“Whenever I have lost money in the stock market I have always considered that I have learned something; that if I have lost money I have gained experience, so that the money really went for a tuition fee. A man has to have experience and he has to pay for it.” – Jesse Livermore
Reminiscences of a Stock Operator by Edwin Lefevre is an investment classic that often finds its way onto the short list of best investment books ever written.
It’s not a get rich quick or how to kind of book. It simply chronicles the investing exploits of one of the most famous Wall Street traders of all-time, Jesse Livermore. It’s amazing how well this book holds up today considering it takes place during the late 1800s and early 1900s.
The book was actually first published in 1923.
Livermore made his first trade at the ripe age of 15. He started small but ended up making and losing millions throughout career as a professional trader.
My biggest takeaway from this book isn’t just that Livermore was an insanely smart trader (he was); it’s that his biggest advantage over the other side of his trades was that he understood human nature.
And even 100 years or so later, human nature still rules the markets and can lead to manias and panics. The structure and technology of the markets is different, but really it remains the same because emotions still rule the decisions of investors.
Here is some of the timeless advice from the book along with my thoughts:
Speculation is a hard and trying business, and a speculator must be on the job all the time or soon he’ll have no job. Being a full time trader is extremely difficult to pull off. Being a part time trader is impossible to pull off.
Another lesson I learned early is that there is nothing new in Wall Street. There can’t be because speculation is as old as the hills. Whatever happens in the stock market today has happened before and will happen again. The players may change but not their motives.
Of course there is always a reason for fluctuations, but the tape does not concern itself with the why and wherefore. The financial media loves to look for reasons that the market moves up or down on certain days. Most of the time there’s no explanation.
There is the plain fool, who does the wrong thing at all times everywhere, but there is the Wall Street fool, who thinks he must trade all the time. No man can always have adequate reasons for buying or selling stocks daily – or sufficient knowledge to make his play an intelligent play. Doing nothing is a perfectly legitimate strategy the majority of the time with your investments. Livermore was a trader and even he knew that inaction worked most of the time.
It takes a man a long time to learn all the lessons of all his mistakes. I make mistakes all the time, but I’m trying to learn from them. Complex financial markets lead to mistakes no matter how smart or experienced you are. You can be wrong just don’t stay wrong for too long.
There is nothing like losing all you have in the world for teaching you what not to do. And when you know what not to do in order not to lose money, you begin to learn what to do in order to win.

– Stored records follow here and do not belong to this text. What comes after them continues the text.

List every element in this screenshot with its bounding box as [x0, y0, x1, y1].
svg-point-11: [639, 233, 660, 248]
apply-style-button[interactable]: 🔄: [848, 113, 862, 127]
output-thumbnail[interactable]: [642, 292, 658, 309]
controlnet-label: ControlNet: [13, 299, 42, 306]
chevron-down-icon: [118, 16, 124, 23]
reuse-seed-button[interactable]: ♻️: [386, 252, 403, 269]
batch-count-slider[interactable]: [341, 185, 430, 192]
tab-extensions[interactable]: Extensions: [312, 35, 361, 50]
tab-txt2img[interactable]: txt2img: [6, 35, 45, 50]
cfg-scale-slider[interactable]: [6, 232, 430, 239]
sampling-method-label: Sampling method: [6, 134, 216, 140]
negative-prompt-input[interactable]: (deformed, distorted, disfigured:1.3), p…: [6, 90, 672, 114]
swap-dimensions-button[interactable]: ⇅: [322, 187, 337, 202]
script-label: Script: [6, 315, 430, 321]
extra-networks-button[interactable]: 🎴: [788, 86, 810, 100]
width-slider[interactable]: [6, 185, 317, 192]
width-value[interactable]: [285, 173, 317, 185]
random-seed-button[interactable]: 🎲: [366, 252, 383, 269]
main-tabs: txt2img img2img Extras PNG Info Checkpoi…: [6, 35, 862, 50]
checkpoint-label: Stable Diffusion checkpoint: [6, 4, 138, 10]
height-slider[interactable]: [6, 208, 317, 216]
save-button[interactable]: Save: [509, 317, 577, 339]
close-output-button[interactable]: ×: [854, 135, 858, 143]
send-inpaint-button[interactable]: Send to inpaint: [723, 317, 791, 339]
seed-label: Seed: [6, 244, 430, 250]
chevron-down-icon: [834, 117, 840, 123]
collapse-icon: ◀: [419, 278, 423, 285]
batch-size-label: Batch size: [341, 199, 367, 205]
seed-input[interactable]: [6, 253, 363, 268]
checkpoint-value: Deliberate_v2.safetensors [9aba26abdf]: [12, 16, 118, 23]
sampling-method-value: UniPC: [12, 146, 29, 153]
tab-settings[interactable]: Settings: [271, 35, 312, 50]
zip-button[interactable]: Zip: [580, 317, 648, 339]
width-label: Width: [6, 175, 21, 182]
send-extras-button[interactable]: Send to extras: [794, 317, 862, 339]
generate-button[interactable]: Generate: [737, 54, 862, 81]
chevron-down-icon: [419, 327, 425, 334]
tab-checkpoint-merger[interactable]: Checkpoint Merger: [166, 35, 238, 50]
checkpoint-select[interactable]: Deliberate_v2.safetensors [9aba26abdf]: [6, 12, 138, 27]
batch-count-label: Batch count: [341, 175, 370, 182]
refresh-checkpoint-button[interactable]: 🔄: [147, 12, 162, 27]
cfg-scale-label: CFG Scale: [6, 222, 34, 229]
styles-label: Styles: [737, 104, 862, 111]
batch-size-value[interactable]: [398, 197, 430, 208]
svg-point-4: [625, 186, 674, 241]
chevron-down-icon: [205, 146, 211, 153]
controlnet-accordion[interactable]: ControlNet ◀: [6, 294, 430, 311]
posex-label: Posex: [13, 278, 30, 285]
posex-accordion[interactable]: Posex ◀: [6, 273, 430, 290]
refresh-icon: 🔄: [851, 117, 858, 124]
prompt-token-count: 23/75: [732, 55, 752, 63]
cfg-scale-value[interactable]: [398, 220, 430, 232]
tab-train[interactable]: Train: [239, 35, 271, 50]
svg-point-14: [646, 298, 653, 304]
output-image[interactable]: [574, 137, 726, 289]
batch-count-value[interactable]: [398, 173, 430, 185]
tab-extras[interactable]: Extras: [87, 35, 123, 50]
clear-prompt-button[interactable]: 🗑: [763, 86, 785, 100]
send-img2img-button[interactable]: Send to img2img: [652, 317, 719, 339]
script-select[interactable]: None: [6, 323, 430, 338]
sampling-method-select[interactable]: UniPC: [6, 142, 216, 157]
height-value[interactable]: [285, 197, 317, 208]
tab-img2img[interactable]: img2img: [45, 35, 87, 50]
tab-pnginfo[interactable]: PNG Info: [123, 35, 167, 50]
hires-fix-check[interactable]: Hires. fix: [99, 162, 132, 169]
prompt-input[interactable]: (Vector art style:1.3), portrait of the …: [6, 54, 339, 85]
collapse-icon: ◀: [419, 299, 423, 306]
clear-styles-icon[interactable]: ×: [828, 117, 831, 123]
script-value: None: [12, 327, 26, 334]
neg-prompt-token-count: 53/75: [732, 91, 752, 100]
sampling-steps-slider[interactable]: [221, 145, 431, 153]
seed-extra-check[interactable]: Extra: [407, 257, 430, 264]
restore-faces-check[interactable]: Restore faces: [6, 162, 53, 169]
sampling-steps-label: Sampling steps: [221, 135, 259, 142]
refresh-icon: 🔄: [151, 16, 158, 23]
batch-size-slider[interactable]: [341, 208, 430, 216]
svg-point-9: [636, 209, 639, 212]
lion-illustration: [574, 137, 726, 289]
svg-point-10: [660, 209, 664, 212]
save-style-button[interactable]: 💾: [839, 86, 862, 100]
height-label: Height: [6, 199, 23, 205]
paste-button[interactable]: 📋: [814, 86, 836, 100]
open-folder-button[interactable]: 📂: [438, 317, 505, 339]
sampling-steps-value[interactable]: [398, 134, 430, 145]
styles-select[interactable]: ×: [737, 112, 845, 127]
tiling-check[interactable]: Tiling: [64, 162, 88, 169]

Did you get that? You begin to learn! Learning what not to do can be more important than learning what you do need to do to have success.
But not even a world war can keep the stock market from being a bull market when conditions are bullish, or a bear market when conditions are bearish. All a man needs to know to make money is to appraise conditions. Markets trade in cycles and sometimes they don’t care about external events. Valuation, trends, cycles and sentiment determine the direction of the market.
After spending many years on Wall Street and after making and losing millions of dollars I want to tell you this: It was never my thinking that made the big money for me. It was always my sitting. Got that? My sitting tight! Patience is a key virtue for investment success.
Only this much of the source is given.